• [What you should do]:
Your answer must be the data repeated exactly, with no pictures in it.

[Saved entries]
*** Begin section ***
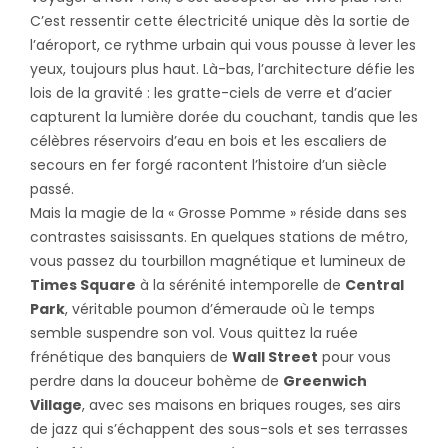
C’est ressentir cette électricité unique dès la sortie de
l’aéroport, ce rythme urbain qui vous pousse à lever les
yeux, toujours plus haut. Là-bas, l’architecture défie les
lois de la gravité : les gratte-ciels de verre et d’acier
capturent la lumière dorée du couchant, tandis que les
célèbres réservoirs d’eau en bois et les escaliers de
secours en fer forgé racontent l’histoire d’un siècle
passé.
Mais la magie de la « Grosse Pomme » réside dans ses
contrastes saisissants. En quelques stations de métro,
vous passez du tourbillon magnétique et lumineux de
Times Square
à la sérénité intemporelle de
Central
Park
, véritable poumon d’émeraude où le temps
semble suspendre son vol. Vous quittez la ruée
frénétique des banquiers de
Wall Street
pour vous
perdre dans la douceur bohème de
Greenwich
Village
, avec ses maisons en briques rouges, ses airs
de jazz qui s’échappent des sous-sols et ses terrasses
*** End section ***
• [Result for this task]:
C’est ressentir cette électricité unique dès la sortie de
l’aéroport, ce rythme urbain qui vous pousse à lever les
yeux, toujours plus haut. Là-bas, l’architecture défie les
lois de la gravité : les gratte-ciels de verre et d’acier
capturent la lumière dorée du couchant, tandis que les
célèbres réservoirs d’eau en bois et les escaliers de
secours en fer forgé racontent l’histoire d’un siècle
passé.
Mais la magie de la « Grosse Pomme » réside dans ses
contrastes saisissants. En quelques stations de métro,
vous passez du tourbillon magnétique et lumineux de
Times Square
à la sérénité intemporelle de
Central
Park
, véritable poumon d’émeraude où le temps
semble suspendre son vol. Vous quittez la ruée
frénétique des banquiers de
Wall Street
pour vous
perdre dans la douceur bohème de
Greenwich
Village
, avec ses maisons en briques rouges, ses airs
de jazz qui s’échappent des sous-sols et ses terrasses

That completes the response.